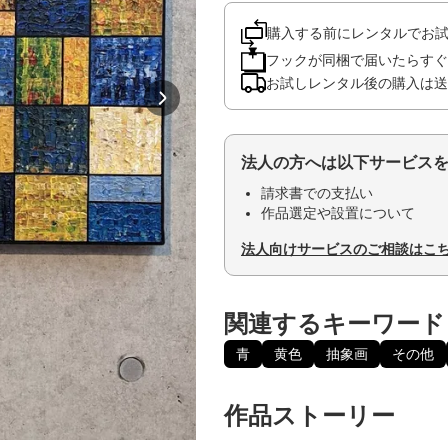
購入する前にレンタルでお
フックが同梱で届いたらすぐ
お試しレンタル後の購入は送
法人の方へは以下サービス
請求書での支払い
作品選定や設置について
法人向けサービスのご相談はこ
関連するキーワード
青
黄色
抽象画
その他
作品ストーリー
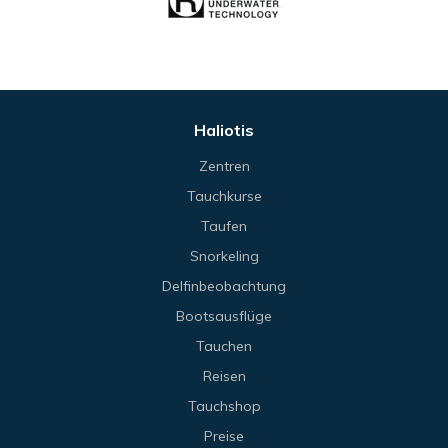
Haliotis
Zentren
Tauchkurse
Taufen
Snorkeling
Delfinbeobachtung
Bootsausflüge
Tauchen
Reisen
Tauchshop
Preise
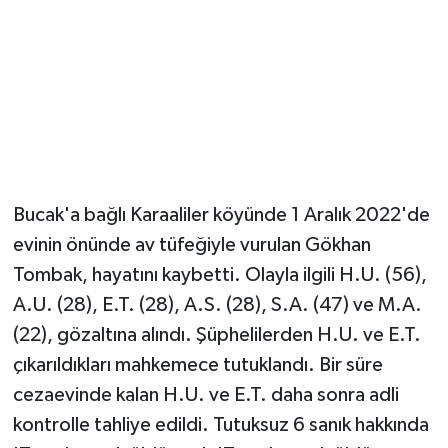
Magazin
Resmi İlanlar
Sağlık
Seri İlan
Bucak'a bağlı Karaaliler köyünde 1 Aralık 2022'de
evinin önünde av tüfeğiyle vurulan Gökhan
Siyaset
Tombak, hayatını kaybetti. Olayla ilgili H.U. (56),
Sokak Hayvanlarını Sahiplendirme
A.U. (28), E.T. (28), A.S. (28), S.A. (47) ve M.A.
(22), gözaltına alındı. Şüphelilerden H.U. ve E.T.
Sonsöz Özel
çıkarıldıkları mahkemece tutuklandı. Bir süre
cezaevinde kalan H.U. ve E.T. daha sonra adli
Spor
kontrolle tahliye edildi. Tutuksuz 6 sanık hakkında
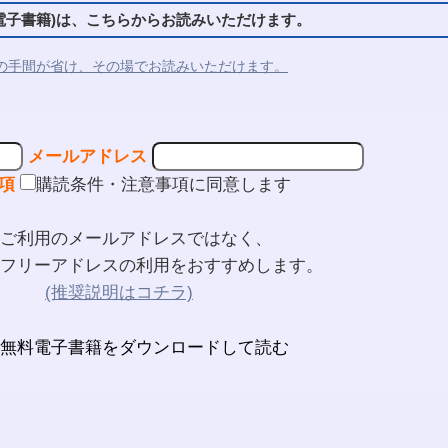
子書籍)は、こちらからお読みいただけます。
の手間が省け、その場でお読みいただけます。
メールアドレス
項
購読条件・注意事項に同意します
ご利用のメールアドレスではなく、
フリーアドレスの利用をおすすめします。
(推奨説明はコチラ)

===============

_EXERCISE OBJECTIVE_
In your reply, please print exactly the lines from the one with "作品選定や設置について" through the final line of the listing above, both included, and no pictures.

_RESPONSE TO THIS EXERCISE_
作品選定や設置について
法人向けサービスのご相談はこ
関連するキーワード
青
黄色
抽象画
その他
作品ストーリー
Haliotis
Zentren
Tauchkurse
Taufen
Snorkeling
Delfinbeobachtung
Bootsausflüge
Tauchen
Reisen
Tauchshop
Preise
Magazin
Resmi İlanlar
Sağlık
Seri İlan
Bucak'a bağlı Karaaliler köyünde 1 Aralık 2022'de
evinin önünde av tüfeğiyle vurulan Gökhan
Siyaset
Tombak, hayatını kaybetti. Olayla ilgili H.U. (56),
Sokak Hayvanlarını Sahiplendirme
A.U. (28), E.T. (28), A.S. (28), S.A. (47) ve M.A.
(22), gözaltına alındı. Şüphelilerden H.U. ve E.T.
Sonsöz Özel
çıkarıldıkları mahkemece tutuklandı. Bir süre
cezaevinde kalan H.U. ve E.T. daha sonra adli
Spor
kontrolle tahliye edildi. Tutuksuz 6 sanık hakkında
子書籍)は、こちらからお読みいただけます。
の手間が省け、その場でお読みいただけます。
メールアドレス
項
購読条件・注意事項に同意します
ご利用のメールアドレスではなく、
フリーアドレスの利用をおすすめします。
(推奨説明はコチラ)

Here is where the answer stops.